3D Printed Habitat Challenge: Road Trip to Maker Faire
Now that my team mates and I have submitted everything to the contest organizers I feel at liberty to share all of our deliverables. For the contest we ultimately had to put together a five page report with images and to build a physical model. The first image (below), was meant to give a quick overview of our build system. Basically, a series of packages would arrive on Mars. Then a team of robots would work to excavate a location and move special modules into position. Using the surrounding soil as a medium, a team of four printing robots would fuse and build material around those modules.This cutaway view is meant to explain all of our thinking into the design of the habitat. We considered print load and sought to reduce that by having zones that would be sparsely printed, yet still filled with soil to maintain a high level of radiation shielding. Beyond the practical aspects of a 3D printed habitat we also demonstrated the real feasibility of decorative possibilities. A visual warmth can be manifested in the often sterile environment of a space habitat.

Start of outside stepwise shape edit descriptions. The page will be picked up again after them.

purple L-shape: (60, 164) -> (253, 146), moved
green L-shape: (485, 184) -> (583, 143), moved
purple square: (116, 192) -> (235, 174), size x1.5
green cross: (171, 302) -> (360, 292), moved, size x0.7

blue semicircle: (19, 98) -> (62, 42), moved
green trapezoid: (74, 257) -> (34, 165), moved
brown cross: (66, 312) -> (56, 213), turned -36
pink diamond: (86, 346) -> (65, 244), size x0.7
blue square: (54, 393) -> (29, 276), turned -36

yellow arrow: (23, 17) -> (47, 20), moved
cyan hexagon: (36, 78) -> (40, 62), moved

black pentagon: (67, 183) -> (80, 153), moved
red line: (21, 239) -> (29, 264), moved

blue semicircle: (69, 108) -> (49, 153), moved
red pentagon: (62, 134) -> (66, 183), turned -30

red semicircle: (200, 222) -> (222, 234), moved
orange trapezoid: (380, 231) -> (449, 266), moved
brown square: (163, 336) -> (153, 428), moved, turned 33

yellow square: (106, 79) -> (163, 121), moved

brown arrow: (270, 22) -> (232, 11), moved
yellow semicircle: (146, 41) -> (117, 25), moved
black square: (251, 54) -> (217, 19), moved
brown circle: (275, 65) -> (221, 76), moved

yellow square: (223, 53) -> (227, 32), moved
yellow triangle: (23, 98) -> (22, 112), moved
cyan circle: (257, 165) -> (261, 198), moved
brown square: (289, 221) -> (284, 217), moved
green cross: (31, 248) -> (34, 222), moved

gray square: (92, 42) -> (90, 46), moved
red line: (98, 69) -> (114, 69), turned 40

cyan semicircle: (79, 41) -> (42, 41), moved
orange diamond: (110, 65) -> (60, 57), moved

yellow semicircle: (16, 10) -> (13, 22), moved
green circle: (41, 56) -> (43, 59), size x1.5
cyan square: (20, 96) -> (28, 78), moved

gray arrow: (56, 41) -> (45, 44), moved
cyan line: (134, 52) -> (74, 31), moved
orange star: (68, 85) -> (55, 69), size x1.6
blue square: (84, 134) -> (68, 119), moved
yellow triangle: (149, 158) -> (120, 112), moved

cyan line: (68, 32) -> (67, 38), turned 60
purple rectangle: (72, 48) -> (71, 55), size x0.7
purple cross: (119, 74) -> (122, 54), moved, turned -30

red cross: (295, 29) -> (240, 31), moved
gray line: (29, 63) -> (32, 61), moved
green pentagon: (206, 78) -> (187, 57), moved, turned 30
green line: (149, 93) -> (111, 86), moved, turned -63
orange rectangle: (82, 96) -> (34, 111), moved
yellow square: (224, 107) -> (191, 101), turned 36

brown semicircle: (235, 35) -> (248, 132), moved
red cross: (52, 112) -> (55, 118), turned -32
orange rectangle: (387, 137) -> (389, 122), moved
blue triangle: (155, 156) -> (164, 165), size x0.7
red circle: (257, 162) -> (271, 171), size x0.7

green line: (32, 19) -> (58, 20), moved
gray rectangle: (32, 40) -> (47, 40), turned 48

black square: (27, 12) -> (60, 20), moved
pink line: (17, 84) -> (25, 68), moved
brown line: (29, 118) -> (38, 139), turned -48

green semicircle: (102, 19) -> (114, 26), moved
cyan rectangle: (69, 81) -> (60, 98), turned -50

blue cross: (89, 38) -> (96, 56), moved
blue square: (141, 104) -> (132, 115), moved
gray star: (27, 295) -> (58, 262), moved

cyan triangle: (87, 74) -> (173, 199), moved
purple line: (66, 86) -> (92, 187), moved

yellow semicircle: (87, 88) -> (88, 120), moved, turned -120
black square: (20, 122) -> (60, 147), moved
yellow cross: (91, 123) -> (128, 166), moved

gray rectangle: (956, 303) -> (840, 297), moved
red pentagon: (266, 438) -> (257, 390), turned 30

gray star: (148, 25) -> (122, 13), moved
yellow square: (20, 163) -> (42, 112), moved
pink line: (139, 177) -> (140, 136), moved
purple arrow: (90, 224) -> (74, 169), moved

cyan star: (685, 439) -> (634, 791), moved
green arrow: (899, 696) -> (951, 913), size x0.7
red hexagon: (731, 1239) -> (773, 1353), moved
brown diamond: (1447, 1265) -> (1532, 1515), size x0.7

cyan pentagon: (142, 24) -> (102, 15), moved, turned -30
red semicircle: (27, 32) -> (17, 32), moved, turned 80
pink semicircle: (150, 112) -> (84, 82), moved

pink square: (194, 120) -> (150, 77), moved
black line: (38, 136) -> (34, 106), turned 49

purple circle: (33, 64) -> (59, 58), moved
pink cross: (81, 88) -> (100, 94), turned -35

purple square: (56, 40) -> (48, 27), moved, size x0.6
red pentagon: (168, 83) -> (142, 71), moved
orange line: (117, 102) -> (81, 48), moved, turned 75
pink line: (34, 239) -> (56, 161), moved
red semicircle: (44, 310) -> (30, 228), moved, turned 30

All manner of textures and patterns can be used, without the cost, complexity, and weight considerations that usually hamper those types of designs.This section view is also meant to further explain the design of the interior. The utility of the two modules were explained better here. One module, referred to as the Service MPM, carried the environmental systems, storage, and secondary egress location. The other module serves as the main airlock.This plan view was meant to explain the overall interior layout including allocation of the 1,000 square foot size limit.
A quick pic of all of the parts we printed for our scale model (1:72). Special thanks to the Dimension printer here at Tool.An overview of our finished model before packing it up for shipping to the contest organizers.